*EXERCISE INSTRUCTIONS*:
Your answer must consist of every line from the data below that includes the word "justice".

*Saved entries*:
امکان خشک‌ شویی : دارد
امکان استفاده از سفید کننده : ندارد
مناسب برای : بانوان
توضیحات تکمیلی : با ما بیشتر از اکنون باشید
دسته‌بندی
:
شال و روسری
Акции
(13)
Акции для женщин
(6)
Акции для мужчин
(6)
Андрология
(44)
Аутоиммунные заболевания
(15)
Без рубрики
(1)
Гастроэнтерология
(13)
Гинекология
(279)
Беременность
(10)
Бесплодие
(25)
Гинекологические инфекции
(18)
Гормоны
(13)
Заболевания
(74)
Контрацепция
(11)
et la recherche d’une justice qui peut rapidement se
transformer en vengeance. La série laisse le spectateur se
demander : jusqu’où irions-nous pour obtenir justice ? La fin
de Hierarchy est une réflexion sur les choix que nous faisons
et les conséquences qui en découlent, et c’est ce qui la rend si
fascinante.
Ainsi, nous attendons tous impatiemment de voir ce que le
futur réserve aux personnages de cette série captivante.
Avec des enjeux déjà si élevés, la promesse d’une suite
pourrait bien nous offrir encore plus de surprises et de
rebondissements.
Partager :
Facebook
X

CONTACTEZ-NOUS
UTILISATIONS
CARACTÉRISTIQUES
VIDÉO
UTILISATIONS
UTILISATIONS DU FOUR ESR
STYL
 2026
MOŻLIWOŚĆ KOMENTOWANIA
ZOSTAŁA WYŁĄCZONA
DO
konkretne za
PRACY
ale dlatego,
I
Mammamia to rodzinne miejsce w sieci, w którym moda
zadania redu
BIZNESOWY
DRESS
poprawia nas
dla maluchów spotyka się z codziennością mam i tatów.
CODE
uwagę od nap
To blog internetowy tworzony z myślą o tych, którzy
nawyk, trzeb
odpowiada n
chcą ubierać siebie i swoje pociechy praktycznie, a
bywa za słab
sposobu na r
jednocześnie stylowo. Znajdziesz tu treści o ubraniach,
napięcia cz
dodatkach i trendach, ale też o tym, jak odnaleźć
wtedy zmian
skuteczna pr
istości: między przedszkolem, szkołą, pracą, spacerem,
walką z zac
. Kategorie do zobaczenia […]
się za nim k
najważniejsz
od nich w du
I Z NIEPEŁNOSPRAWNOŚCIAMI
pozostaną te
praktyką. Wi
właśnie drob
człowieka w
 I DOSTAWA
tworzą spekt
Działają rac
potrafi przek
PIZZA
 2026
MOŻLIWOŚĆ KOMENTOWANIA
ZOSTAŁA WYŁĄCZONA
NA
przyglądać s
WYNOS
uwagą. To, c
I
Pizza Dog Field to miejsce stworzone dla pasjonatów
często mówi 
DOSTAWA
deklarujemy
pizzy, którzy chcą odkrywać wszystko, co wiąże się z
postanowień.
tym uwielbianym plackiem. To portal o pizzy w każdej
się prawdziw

*TASK OUTPUT*:
et la recherche d’une justice qui peut rapidement se
demander : jusqu’où irions-nous pour obtenir justice ? La fin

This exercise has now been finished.